- [YOUR TASK]: Report the number of lines in the data below where the string "самоката" shows up, and only that number.

- [DATA FOR THE TASK]:
>>>>

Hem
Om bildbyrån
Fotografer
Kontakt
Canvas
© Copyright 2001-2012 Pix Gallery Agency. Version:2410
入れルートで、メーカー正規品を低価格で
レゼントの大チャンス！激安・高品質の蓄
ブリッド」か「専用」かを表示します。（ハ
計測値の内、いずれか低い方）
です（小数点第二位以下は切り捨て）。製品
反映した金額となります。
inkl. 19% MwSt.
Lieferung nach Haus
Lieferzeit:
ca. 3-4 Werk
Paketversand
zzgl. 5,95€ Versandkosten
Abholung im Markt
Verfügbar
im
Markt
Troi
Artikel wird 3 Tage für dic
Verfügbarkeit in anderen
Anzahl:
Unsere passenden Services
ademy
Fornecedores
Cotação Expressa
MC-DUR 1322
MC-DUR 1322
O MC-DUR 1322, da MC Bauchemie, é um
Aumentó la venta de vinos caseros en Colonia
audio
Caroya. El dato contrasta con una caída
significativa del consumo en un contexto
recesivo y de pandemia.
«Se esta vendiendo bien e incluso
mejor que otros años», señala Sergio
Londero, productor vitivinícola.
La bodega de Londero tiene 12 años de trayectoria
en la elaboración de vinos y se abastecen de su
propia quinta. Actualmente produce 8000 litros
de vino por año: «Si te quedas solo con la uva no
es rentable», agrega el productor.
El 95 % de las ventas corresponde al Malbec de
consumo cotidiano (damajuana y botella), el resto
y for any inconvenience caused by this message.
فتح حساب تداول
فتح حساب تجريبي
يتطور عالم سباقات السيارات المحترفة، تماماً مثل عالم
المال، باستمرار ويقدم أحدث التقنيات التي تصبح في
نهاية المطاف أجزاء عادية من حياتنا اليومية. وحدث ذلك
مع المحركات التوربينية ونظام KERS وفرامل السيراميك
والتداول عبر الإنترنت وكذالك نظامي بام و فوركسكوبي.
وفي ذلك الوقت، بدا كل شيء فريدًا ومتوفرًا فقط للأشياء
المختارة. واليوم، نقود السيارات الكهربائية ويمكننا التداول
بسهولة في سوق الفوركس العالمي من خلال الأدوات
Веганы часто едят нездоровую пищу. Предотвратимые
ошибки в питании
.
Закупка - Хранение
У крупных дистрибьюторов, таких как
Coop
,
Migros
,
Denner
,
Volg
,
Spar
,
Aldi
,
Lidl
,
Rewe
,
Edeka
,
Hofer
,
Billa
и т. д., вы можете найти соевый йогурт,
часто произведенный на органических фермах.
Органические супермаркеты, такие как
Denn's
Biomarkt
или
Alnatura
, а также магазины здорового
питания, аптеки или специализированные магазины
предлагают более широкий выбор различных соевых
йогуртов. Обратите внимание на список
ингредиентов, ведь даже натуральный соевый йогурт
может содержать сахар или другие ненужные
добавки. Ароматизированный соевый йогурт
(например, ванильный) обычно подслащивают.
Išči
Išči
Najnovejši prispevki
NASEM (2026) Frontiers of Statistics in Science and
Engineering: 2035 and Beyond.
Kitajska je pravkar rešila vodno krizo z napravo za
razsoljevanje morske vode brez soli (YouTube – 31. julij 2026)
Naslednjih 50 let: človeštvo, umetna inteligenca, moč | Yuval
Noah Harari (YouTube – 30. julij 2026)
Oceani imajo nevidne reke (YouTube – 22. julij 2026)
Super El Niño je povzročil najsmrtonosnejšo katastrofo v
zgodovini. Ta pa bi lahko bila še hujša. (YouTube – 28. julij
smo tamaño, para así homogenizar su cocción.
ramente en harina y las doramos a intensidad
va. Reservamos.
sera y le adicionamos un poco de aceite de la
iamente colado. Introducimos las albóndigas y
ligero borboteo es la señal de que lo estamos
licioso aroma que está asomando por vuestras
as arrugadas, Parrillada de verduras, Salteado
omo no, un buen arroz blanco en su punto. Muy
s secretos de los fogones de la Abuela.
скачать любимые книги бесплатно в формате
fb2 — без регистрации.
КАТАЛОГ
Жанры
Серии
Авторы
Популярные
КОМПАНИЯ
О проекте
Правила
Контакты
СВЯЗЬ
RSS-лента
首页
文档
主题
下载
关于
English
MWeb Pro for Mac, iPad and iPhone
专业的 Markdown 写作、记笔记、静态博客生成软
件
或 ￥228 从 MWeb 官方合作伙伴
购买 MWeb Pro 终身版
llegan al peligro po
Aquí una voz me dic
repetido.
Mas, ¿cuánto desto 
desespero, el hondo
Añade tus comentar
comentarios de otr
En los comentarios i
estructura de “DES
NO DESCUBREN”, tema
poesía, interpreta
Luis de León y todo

<<<<
>>>>

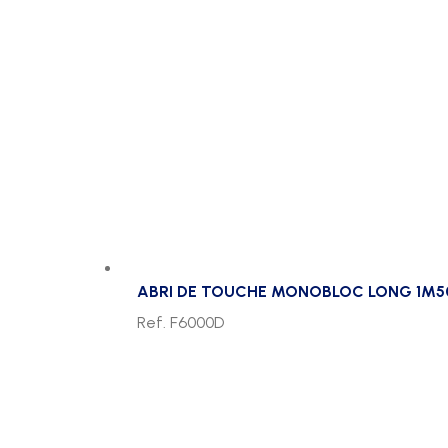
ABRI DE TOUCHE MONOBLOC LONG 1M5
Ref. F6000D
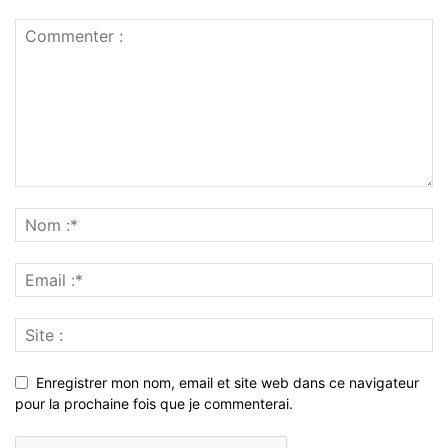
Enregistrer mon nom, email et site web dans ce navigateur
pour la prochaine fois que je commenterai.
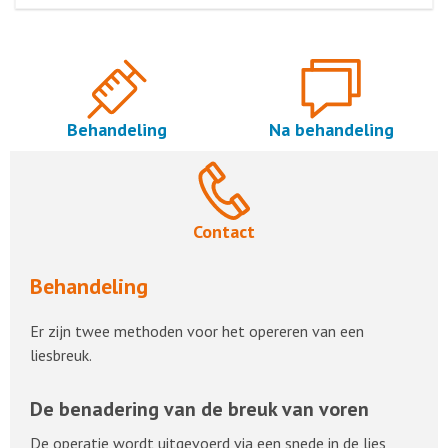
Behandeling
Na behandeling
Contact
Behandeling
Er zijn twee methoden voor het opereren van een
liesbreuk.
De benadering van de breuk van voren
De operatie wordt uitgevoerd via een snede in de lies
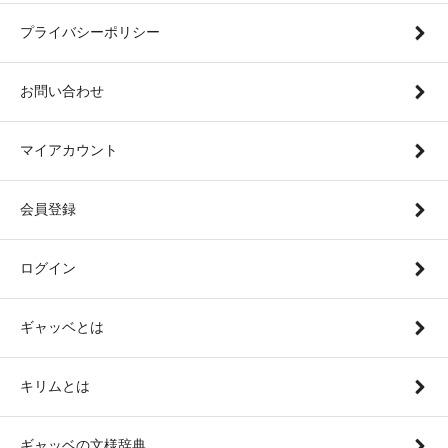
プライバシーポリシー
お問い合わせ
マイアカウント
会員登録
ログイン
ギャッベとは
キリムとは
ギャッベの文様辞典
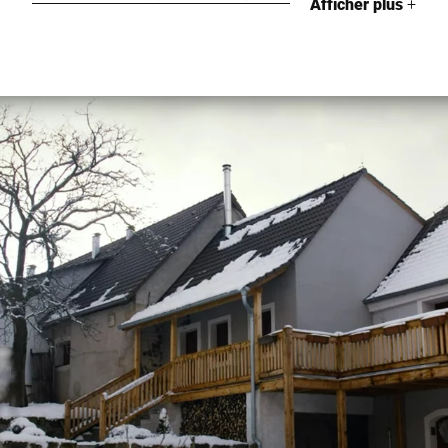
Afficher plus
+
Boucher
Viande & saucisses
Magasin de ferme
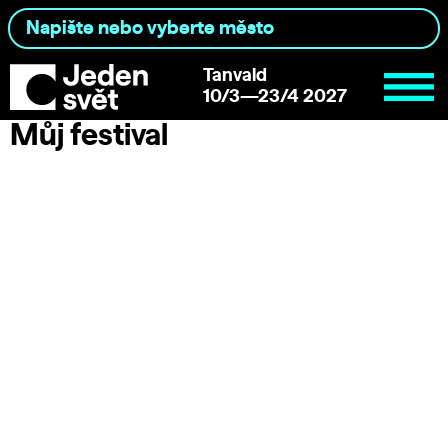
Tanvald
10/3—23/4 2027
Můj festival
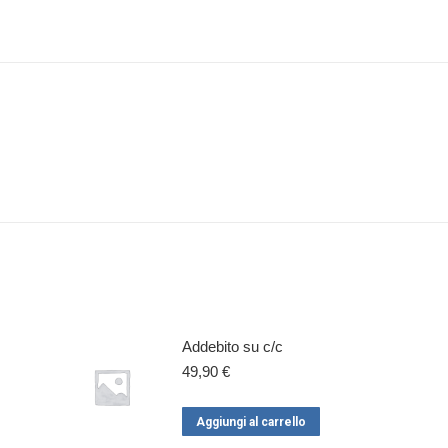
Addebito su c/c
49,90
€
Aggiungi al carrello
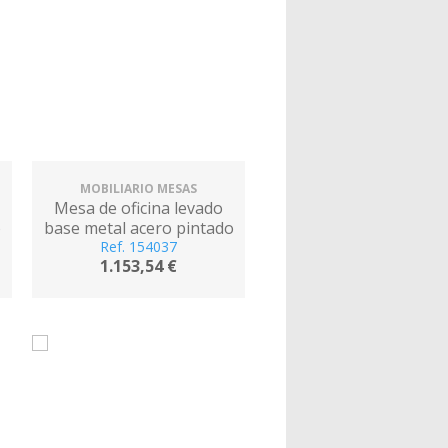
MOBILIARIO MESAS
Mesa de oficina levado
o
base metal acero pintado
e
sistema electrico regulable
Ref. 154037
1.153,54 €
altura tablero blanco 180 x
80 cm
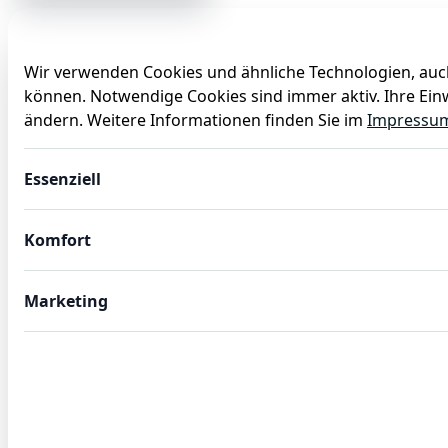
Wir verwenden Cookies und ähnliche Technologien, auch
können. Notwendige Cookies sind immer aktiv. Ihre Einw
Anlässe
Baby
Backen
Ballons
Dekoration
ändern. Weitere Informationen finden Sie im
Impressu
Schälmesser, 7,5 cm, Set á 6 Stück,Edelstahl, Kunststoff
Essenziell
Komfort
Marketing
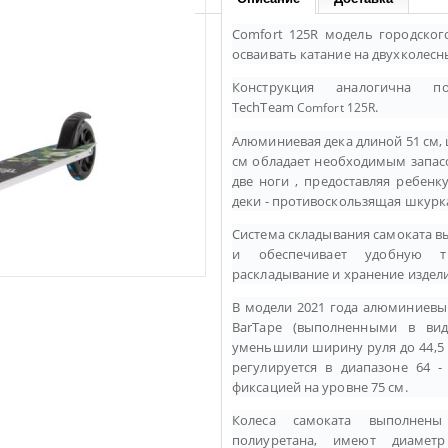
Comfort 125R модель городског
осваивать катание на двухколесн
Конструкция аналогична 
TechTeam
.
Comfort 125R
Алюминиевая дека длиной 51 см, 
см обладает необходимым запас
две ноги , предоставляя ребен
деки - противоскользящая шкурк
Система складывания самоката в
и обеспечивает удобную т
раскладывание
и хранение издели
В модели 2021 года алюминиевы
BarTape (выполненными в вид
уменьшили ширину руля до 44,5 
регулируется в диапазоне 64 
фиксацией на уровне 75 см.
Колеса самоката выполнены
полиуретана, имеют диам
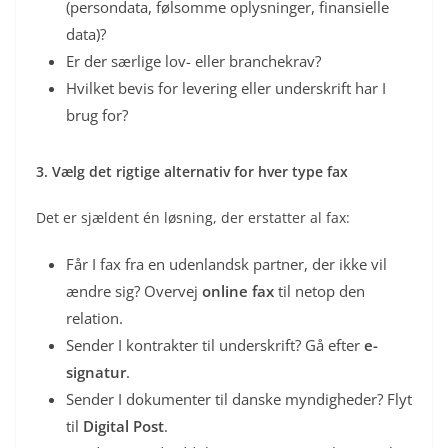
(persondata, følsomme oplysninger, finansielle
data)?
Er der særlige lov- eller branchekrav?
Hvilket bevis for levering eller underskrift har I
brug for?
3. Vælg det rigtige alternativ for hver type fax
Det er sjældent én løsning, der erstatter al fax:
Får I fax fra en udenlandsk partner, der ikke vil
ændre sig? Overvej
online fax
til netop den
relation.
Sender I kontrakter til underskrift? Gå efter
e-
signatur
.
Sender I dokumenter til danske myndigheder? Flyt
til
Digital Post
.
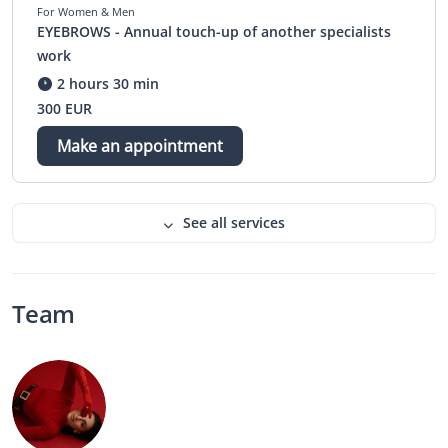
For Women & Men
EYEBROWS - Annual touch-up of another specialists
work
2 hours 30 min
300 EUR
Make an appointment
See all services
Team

<<<<

- [ANSWER FOR THE TASK]: 2